Mount Logan
May 13–25, 2015 
Mount Logan is a great white whale of a mountain that rises thousands of metres out of an enormous sea of snow and ice in the Yukon Territory of Canada. At 5,959m (19,551 ft) it's the highest peak in Canada, and the second-highest peak in North America (Denali, a.k.a. Mt. McKinley, is a few hundred feet higher). But the mountain is little-known, even amongst climbers. It can't be seen from any road, and its existence was unsuspected until the late 19th century, when surveyors began mapping the surrounding peaks in the St. Elias range. Even today few people have laid eyes on it, let alone set foot on it, and only a dozen or two climbers attempt it every year, unlike the thousand or so that regularly attempt Denali.

For me Mt. Logan was something of a Moby-Dick, but fortunately not one that had cost me any limbs. My first views of the mountain were on trips to the St. Elias range in 1997 and 2001, and I'd attempted its East Ridge on 2002. On that occasion we climbed to within a day's round trip of the summit, only to retreat after being pinned down by a four-day storm and exhausting our food and fuel supplies. This time we were determined to maximize our chance of success; we chose an easier route (the King Trench) and brought almost four weeks of supplies. It also helped that my skiing had improved in the meantime; the King Trench is an ideal route for ski-mountaineering.

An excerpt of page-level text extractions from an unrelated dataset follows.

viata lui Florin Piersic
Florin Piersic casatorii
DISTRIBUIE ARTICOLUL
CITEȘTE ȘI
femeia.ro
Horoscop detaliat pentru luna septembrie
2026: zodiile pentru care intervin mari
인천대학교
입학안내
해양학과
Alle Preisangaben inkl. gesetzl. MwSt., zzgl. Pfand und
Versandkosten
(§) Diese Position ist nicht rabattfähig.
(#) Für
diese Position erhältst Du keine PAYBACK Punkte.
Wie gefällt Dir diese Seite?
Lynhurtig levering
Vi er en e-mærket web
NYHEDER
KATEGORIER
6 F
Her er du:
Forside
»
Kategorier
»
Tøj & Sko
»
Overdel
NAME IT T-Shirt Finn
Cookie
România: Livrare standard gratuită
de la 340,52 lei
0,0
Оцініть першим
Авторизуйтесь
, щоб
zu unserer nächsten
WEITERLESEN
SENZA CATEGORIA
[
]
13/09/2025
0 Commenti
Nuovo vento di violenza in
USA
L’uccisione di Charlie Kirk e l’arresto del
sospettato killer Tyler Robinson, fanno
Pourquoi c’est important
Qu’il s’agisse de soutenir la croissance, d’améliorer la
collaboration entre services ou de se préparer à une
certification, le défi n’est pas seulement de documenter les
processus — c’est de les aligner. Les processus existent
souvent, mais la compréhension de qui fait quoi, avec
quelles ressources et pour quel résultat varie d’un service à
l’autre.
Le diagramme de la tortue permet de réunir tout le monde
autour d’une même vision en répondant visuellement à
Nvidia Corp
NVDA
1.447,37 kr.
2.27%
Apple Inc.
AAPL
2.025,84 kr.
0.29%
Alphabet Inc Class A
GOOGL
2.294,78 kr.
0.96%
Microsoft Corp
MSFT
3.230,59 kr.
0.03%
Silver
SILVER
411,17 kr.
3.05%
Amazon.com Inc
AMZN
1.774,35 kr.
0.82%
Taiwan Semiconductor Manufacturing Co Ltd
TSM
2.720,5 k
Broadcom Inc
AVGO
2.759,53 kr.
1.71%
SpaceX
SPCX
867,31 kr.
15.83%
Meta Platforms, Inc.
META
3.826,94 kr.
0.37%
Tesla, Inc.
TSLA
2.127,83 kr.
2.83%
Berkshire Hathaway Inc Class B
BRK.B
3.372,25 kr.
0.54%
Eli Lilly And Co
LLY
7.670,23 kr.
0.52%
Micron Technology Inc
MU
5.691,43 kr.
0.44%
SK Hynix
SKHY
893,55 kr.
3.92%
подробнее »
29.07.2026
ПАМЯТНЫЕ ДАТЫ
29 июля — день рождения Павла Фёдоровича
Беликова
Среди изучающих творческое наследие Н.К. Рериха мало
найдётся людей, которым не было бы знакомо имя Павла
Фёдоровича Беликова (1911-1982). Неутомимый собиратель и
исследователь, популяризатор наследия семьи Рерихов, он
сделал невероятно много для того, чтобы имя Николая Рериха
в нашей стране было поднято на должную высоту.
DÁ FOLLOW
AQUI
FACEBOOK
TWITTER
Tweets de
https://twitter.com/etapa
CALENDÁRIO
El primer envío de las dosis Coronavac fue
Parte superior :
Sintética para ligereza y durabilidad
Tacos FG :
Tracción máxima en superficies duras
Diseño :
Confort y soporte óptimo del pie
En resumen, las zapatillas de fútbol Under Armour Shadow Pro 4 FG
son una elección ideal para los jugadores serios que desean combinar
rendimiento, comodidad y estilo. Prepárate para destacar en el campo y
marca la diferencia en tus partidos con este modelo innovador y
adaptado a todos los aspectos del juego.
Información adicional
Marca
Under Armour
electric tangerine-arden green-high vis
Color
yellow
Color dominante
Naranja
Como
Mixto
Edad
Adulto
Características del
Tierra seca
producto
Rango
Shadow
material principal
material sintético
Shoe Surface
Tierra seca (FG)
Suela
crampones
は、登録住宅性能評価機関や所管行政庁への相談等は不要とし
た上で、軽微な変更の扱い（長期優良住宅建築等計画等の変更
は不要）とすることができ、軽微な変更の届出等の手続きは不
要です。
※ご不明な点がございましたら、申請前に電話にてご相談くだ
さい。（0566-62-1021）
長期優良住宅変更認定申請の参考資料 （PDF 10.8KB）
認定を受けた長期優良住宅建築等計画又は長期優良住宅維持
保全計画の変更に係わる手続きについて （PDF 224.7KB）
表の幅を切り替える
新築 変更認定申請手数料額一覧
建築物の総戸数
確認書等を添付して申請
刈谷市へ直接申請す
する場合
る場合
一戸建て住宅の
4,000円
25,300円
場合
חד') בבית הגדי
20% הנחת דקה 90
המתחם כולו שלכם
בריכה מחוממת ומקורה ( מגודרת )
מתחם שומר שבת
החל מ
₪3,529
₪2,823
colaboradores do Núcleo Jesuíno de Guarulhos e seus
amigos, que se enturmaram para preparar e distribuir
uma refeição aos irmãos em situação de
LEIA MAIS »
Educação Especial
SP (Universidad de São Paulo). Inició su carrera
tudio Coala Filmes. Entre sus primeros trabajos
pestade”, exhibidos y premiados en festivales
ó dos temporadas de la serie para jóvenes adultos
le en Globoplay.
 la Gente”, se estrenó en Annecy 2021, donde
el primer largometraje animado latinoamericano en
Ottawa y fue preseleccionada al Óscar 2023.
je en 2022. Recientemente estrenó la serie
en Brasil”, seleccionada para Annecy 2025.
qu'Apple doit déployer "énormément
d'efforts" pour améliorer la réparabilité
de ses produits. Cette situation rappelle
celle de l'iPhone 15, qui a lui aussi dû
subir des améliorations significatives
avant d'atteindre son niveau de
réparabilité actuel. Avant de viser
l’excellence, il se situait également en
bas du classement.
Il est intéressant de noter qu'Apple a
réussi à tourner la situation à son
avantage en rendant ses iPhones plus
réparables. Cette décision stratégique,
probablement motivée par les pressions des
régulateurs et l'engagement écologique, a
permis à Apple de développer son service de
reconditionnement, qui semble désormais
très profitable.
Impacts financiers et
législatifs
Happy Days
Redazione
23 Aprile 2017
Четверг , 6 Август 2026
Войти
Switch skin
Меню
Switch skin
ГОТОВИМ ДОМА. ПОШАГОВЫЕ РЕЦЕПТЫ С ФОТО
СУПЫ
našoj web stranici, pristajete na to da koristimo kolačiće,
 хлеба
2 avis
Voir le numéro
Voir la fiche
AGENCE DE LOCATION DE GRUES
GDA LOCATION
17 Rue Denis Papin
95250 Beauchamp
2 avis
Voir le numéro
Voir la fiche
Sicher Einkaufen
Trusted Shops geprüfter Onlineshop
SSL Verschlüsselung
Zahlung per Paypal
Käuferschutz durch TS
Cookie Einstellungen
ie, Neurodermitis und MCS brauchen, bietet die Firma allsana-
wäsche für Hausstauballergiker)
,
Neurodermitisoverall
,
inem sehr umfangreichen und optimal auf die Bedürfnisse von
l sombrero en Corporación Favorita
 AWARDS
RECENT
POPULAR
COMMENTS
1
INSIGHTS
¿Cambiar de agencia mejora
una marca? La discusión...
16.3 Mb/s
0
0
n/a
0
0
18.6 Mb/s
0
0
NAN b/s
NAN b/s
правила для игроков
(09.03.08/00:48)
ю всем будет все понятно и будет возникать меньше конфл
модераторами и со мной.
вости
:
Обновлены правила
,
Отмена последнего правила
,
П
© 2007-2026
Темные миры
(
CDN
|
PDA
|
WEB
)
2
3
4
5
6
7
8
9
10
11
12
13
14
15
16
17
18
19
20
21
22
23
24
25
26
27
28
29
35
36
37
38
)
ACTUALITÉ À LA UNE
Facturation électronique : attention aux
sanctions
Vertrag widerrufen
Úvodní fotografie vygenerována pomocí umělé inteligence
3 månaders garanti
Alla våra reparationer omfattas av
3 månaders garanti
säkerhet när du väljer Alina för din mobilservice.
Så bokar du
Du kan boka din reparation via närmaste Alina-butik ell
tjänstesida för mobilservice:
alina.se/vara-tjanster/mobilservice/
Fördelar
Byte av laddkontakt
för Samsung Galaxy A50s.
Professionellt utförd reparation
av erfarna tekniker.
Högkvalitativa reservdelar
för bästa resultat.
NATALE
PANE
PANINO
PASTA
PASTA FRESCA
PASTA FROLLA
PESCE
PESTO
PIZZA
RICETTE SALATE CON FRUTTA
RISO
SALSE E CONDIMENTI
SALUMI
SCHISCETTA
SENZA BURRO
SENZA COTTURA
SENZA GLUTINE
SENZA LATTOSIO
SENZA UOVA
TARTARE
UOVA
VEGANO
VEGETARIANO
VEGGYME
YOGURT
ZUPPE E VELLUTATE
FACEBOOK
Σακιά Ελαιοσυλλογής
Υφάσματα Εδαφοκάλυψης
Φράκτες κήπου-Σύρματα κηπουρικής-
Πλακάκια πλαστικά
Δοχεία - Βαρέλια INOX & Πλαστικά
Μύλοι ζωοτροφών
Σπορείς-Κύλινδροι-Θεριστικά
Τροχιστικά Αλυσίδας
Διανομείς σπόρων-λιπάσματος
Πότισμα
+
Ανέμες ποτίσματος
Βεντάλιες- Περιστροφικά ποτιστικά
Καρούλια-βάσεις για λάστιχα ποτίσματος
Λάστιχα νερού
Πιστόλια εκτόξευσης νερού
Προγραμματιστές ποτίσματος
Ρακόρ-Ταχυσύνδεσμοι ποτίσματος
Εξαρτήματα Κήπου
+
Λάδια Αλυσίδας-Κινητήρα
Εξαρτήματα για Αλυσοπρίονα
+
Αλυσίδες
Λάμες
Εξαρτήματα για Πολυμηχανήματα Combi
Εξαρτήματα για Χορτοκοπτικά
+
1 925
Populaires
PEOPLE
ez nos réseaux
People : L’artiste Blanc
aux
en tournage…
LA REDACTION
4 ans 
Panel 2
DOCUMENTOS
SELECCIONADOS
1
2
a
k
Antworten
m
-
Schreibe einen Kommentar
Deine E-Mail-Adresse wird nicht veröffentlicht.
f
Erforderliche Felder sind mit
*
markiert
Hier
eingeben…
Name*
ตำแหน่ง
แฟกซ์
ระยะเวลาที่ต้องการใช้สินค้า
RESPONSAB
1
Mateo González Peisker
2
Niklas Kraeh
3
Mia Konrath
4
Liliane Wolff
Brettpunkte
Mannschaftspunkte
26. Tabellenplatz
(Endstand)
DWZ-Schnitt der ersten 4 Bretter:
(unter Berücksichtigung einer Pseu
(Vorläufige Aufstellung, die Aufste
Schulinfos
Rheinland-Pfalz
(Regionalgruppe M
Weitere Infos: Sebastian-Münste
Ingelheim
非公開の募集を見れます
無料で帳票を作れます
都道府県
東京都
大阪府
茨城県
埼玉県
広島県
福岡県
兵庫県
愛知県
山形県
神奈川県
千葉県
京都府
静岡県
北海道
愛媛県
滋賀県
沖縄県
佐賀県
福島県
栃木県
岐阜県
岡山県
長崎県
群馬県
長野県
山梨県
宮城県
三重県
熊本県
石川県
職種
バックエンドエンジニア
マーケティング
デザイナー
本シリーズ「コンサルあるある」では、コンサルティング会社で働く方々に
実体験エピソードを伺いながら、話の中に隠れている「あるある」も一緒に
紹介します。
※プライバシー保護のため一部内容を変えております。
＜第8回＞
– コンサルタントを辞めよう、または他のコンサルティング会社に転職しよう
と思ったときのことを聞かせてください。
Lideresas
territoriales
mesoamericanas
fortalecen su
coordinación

As it turned out, the mountain was in a benign mood. We were lucky enough to have an unbroken stretch of near-perfect weather; there was no waiting to fly in or out, and we were able to get up and down in just 12 days. (This was my climbing partner Brian's first visit to the St. Elias, and he probably now thinks it's like that all the time). Other climbers that flew in a week before us weren't so lucky; they had to endure hurricane-force winds, and some of them had to abandon their attempt after their tent was shredded. Our biggest problems were having to deal with two weeks' worth of unused supplies at the end of the trip, and the extortionate cost of changing our airline tickets in order to fly home early.